Jennifer was saying, “I’d tell Miss Kim or anybody else, that I don’t know anything about your business. What else would I say? That I like Houston and London and some of those old tapes by Duke Ellington? Or that at Olivet I prefer to sun myself and walk by the river and...”
Correll watched rain slanting under a heavy sky... “I gave your mother conditional absolution after the rosary last night,” the bishop had told him. “She had difficulty breathing. I took the liberty of telling her you’d be coming soon. That brought a light to her eyes. There’s a precious bond between the souls of a mother and son. We needn’t look beyond Calvary and the Pietas of Michelangelo...”
A knock sounded and after a moment Marvin Quade admitted himself and told Correll that General Taggart was ready now with the Summitt City film.
“You go along with Quade, Jennifer,” Correll told her. “I’ll join you at the theater in a few minutes.”
“Simon, do I have to? I’m very tired.”
“I’m sorry, but yes.
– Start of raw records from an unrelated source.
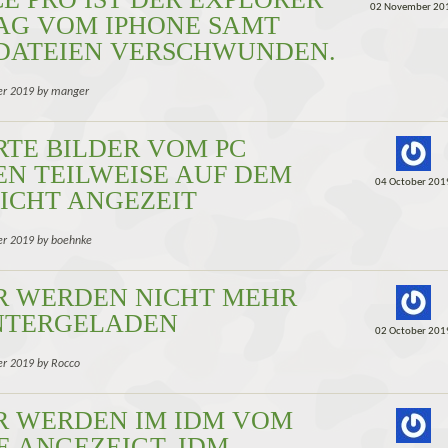
02 November 20
AG VOM IPHONE SAMT
DATEIEN VERSCHWUNDEN.
er 2019 by manger
RTE BILDER VOM PC
N TEILWEISE AUF DEM
04 October 201
NICHT ANGEZEIT
er 2019 by boehnke
R WERDEN NICHT MEHR
NTERGELADEN
02 October 201
er 2019 by Rocco
R WERDEN IM IDM VOM
E ANGEZEIGT, IDM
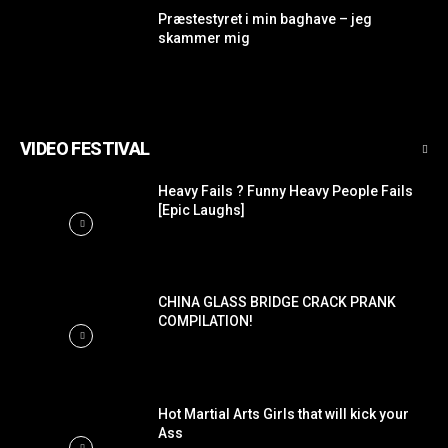
Præstestyret i min baghave – jeg
skammer mig
VIDEO FESTIVAL
Heavy Fails ? Funny Heavy People Fails
[Epic Laughs]
CHINA GLASS BRIDGE CRACK PRANK
COMPILATION!
Hot Martial Arts Girls that will kick your
Ass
It’s a short film, twenty or twenty-five minutes. It was shot the day after you left Summitt City and there’s something in it I particularly want you to see.”
When Jennifer and Quade went out, Correll poured himself a brandy. A moment later General Taggart knocked on the open door and came in.
“Well, everything’s going fine, I’d say.” The general put out his big, knuckled hands to the fire. “It’s damned strange how hooked people are by the Apocalyptic vision. The real banality of evil is that it’s always such a letdown. Why’d you want that little lady of yours to see the film? She won’t like it, you know.”
“I need her, General. I want her to be just as involved as I am.”
“Well, she sure as hell will be. You have any additional poop on what that Lester’s up to?”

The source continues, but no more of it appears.